The Medea Effect is one of two plays from Canada represented in hotINK, New York’s premier reading series of new plays from around the world.

The entire schedule is listed below. For more information about the plays and playwrights, visit www.larktheatre.org/programs/hotINK2011-12.html.

hotINK at the Lark 2012
www.larktheatre.org

March 22nd 3pm
From Scotland: strangers, babies by Linda McLean
A poetic exploration of the effects of a childhood crime on a woman’s capacity to love and nurture, revealed through encounters with the five men in her life.

March 22nd 7:30pm
From Israel: In Spitting Distance by Taher Najib
Translated by Ros Schwartz
An Israeli-Palestinian-Actor-Playwright leaves his beloved Paris to accept a role at the National Theatre in Tel Aviv—but it’s September 10, 2002, and his dual nationality raises questions at Roissy-Charles De Gaulle Airport…a very personal story in a very political moment.

March 23rd 3pm
From Canada: The Medea Effect by Suzie Bastien
Translated by Nadine Desrochers
Reaching deep into the heart of Medea’s loss and responsibility, a very contemporary and richly felt story from Québéc, exploring two tragic and convincing voices joined in their search for forgiveness.

March 23rd 7:30pm
From Canada: Credit by Michael Mackenzie
A hedge fund manager on the brink of losing billions, looks to his prized genius mathematician to make the numbers add up- but she’s got an agenda of her own.

March 24th 3pm
From Cyprus: DNA by Giorgos Neophytou
Translated by Rhea Frangofinou
By turns poetic, lyrical, forceful and funny, DNA explores loss and commemoration, and navigating the delicate balance between them in this rich drama from Cyprus.

March 24th 5pm
Special event:
Panel on Translation, collaboration w/with PEN American Center; moderated by Cobina Gillitt

March 24th 7:30pm
From Bulgaria: The Eyes of Others by Ivan Dimitrov
Translated by Angela Rodel
Two ordinary men discover, through their everyday routines and the people they meet, the true nature of their friendship and the need, deep in each of them, to be seen by another.

March 25th 3pm
From Belarus: Thanksgiving Day, by Nikolai Khalezin
Translated by Yuri Kaliada and Rory Mullarkey
A Belarusian immigrant in the U.S., caring for an elderly American man, learns, through their relationship, what he wants and where he truly belongs.

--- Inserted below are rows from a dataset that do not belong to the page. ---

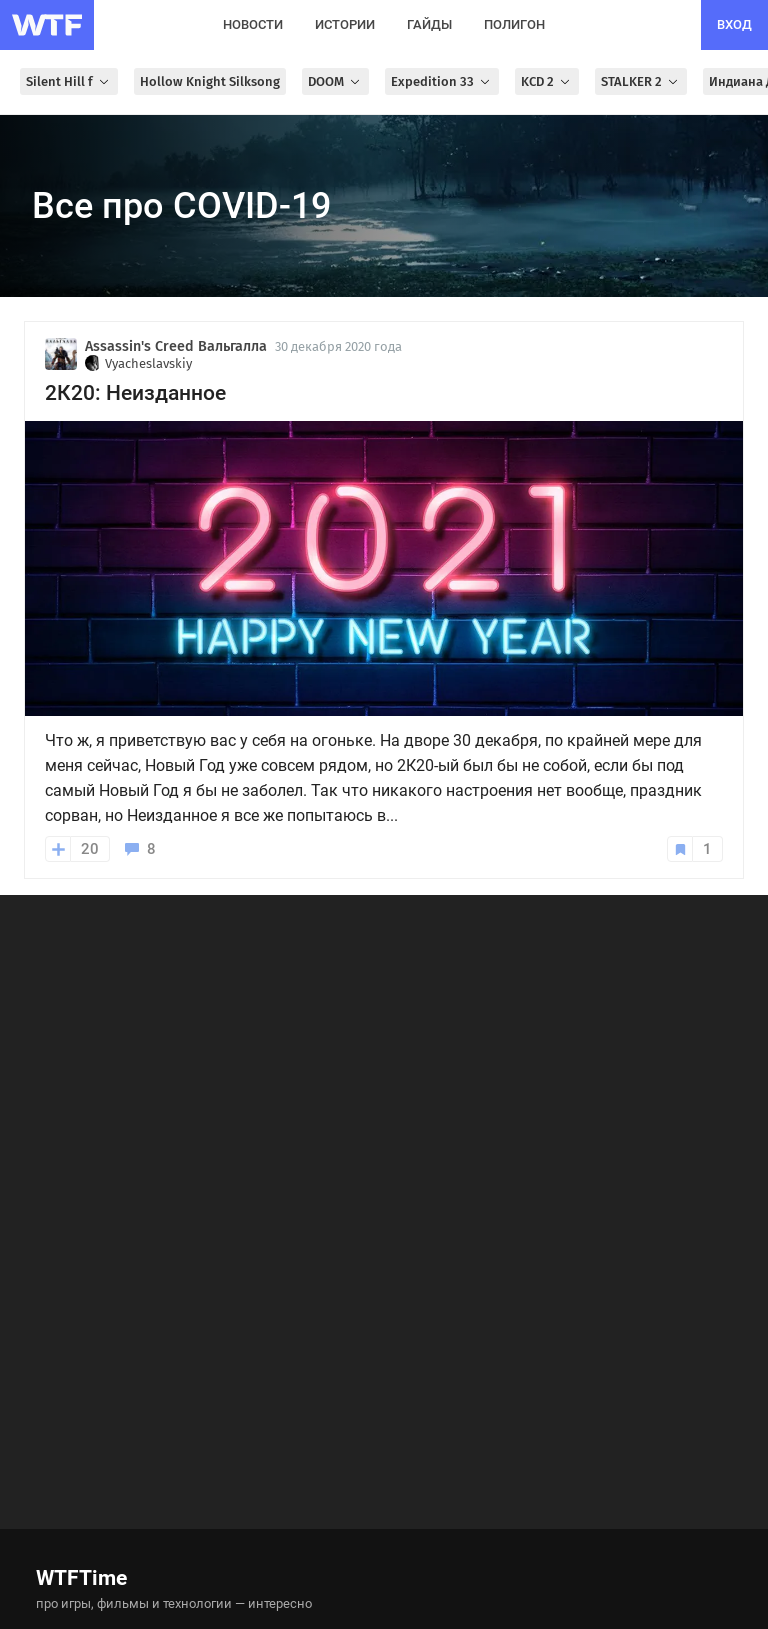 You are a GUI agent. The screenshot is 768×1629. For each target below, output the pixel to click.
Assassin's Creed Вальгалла (176, 346)
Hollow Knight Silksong (210, 81)
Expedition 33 (442, 81)
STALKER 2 (641, 81)
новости (253, 24)
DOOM (335, 81)
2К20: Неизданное (135, 393)
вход (734, 24)
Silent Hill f (69, 81)
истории (345, 24)
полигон (514, 24)
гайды (429, 24)
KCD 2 (547, 81) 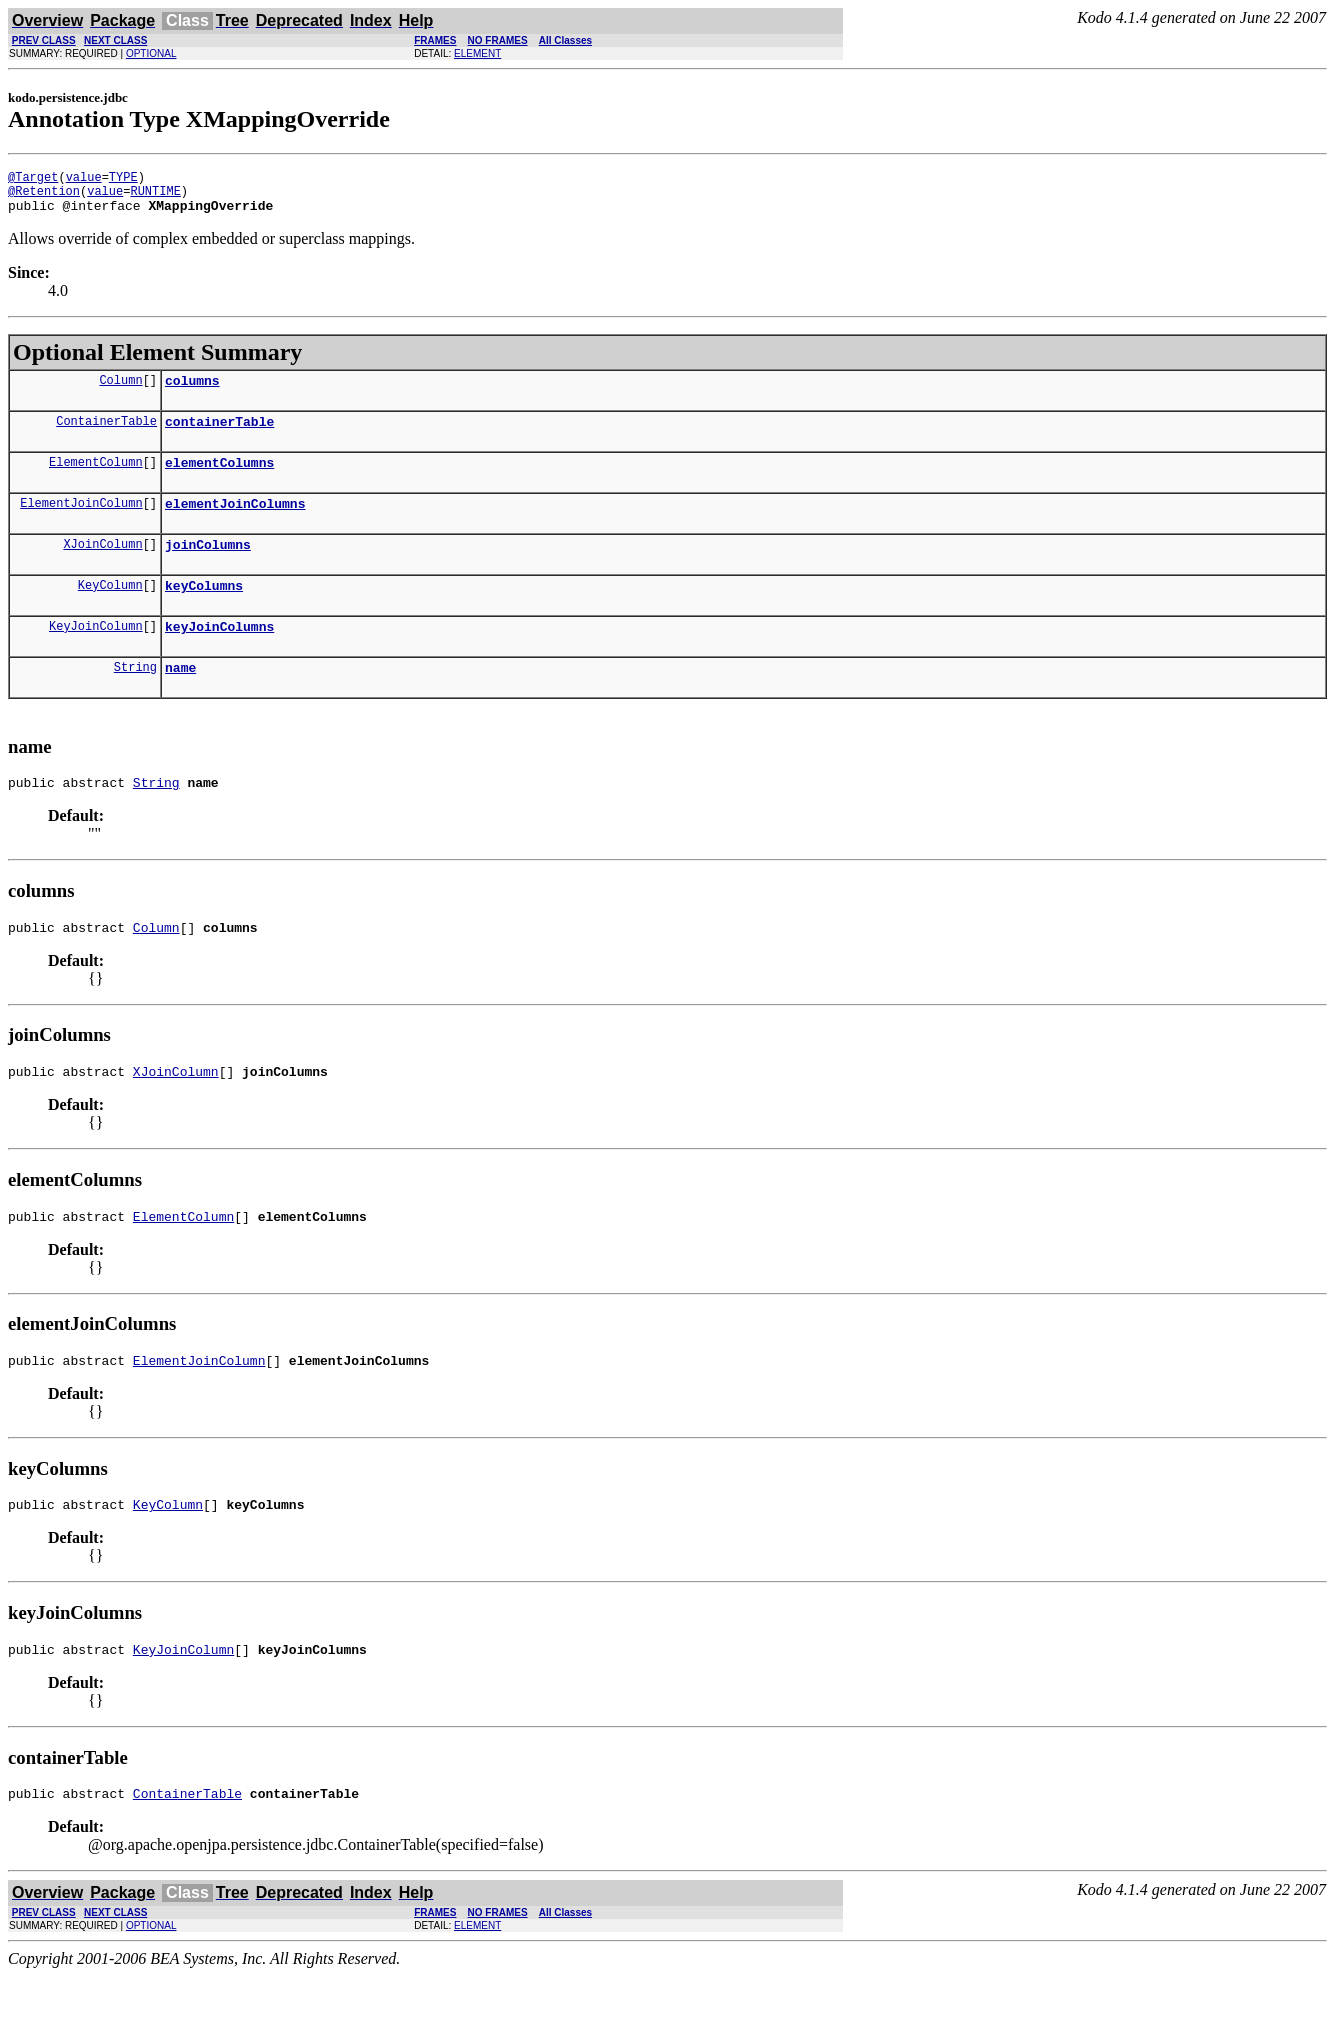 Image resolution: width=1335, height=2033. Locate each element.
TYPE (123, 179)
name (180, 700)
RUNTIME (155, 196)
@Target (33, 179)
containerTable (219, 436)
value (84, 179)
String (135, 699)
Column (120, 391)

Following the reading, special event:
A conversation with Aleksey Scherbak and Nikolai Khalezin, moderated by Barbara Lanciers

March 25th 7:30pm
From Singapore: The Shape of a Bird by Jean Tay
A young woman attempts to resurrect the memory of her brother in this surrealist reimagining of the story of Antigone, infused with tales from the Chinese Cultural Revolution.

March 26th 3pm
From Ireland: Grace and Elizabeth, by Jessica Cooke
A richly imagined dramatization of the historic meeting of two larger-than-life characters: Irish pirate Grace O’Malley and England’s Elizabeth I—and a wise and witty commentary on women and power.

March 26th 7:30pm
From Latvia: Colonel Pilate, by Aleksey Scherbak
Translated by John J. Hanlon
A morality tale for every era, and every foreign occupation: a Russian officer in Afghanistan, uncomfortable with the role of occupier and skeptical of his troops’ distrust of locals, is dubbed “Colonel Pilate” by his subordinates and held accountable for his humanist inclinations.